For publishers, AI-driven tools have largely been used for editorial purposes, to write articles on themes like sports scores, weather forecasts and real estate sales. For example, Reuters uses an AI-based tool called NewsTracer to sift through millions of tweets in real time, to flag potential news stories, for its journalists. UK-based Reach does something similar, using an AI-based tool called Krzana to monitor 60,000 online sources to alert journalists to breaking news, and Forbes has tested an AI-based tool to draft stories for contributors. Publishers have also leveraged artificial intelligence to power content recommendations, to edit homepages, and for translation.

But, publishers are finding new uses for algorithmic-based tools, like offering AI-driven data insights to their advertising and marketing partners and clients.
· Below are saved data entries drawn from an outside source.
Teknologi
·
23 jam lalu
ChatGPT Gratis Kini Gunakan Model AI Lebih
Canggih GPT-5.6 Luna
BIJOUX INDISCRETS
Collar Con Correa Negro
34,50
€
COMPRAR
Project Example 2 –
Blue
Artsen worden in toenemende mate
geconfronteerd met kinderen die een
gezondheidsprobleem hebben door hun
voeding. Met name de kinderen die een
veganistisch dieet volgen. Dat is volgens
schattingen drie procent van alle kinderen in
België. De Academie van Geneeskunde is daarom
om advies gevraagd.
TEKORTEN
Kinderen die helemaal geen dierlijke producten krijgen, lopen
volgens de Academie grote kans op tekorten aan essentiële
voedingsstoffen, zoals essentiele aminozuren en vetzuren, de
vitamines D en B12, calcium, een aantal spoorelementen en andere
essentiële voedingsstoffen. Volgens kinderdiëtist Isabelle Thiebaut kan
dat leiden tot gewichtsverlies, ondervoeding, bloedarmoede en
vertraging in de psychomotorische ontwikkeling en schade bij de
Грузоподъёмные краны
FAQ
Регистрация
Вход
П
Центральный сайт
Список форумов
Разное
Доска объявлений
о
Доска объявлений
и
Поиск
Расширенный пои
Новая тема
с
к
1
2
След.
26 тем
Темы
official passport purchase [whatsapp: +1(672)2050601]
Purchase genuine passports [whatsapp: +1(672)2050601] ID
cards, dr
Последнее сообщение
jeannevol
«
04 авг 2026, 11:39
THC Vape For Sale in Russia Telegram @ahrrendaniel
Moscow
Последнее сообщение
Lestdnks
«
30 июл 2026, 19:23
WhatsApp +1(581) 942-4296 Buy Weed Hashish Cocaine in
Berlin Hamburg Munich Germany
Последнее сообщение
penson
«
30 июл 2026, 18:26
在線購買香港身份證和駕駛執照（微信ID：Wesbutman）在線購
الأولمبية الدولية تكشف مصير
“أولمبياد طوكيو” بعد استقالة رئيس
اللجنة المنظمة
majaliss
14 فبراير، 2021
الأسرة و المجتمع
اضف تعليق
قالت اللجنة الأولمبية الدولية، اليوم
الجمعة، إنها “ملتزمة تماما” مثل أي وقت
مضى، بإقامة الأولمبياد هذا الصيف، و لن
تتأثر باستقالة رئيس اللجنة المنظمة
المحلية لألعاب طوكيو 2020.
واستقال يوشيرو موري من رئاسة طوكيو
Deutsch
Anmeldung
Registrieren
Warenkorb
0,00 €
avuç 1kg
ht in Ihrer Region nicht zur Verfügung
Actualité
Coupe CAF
A few years ago, The New York Times launched Readerscope, an AI-driven tool that summarises what segments of The Times’ audience is reading, visualizing who is interested in which topics and where they are. The tool can be used for content strategy, for branded content, or campaigns, to help advertisers and marketers understand their desired audiences better.
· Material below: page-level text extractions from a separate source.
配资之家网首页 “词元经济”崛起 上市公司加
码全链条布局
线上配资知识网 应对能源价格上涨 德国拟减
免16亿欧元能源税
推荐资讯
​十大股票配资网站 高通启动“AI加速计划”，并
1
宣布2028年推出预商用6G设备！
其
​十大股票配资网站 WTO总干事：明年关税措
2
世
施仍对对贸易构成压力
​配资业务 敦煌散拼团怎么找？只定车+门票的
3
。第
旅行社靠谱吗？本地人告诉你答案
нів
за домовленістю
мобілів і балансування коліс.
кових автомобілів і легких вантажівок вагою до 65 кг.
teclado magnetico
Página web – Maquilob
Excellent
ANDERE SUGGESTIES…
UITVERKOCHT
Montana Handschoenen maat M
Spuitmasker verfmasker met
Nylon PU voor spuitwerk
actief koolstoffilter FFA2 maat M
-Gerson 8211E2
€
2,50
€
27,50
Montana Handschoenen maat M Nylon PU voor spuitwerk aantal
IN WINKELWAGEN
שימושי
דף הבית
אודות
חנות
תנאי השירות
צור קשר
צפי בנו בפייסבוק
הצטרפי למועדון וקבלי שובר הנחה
Readerscope has two separate functionalities, according to Kendell Timmers, VP of advertising analytics at The New York Times. One function is that it targets topics, creating clusters of topics by processing a corpus of Times’ articles going back four years, she explained. This created approximately a hundred separate topic clusters which highlighted distinct content and storylines frequently published by the Times. “The second function of Readerscope is that it creates a way to properly index and surface the most interesting relationships between those topics and our audiences in our DMP, between those audiences and location, and between those audiences and directly to articles,” she said.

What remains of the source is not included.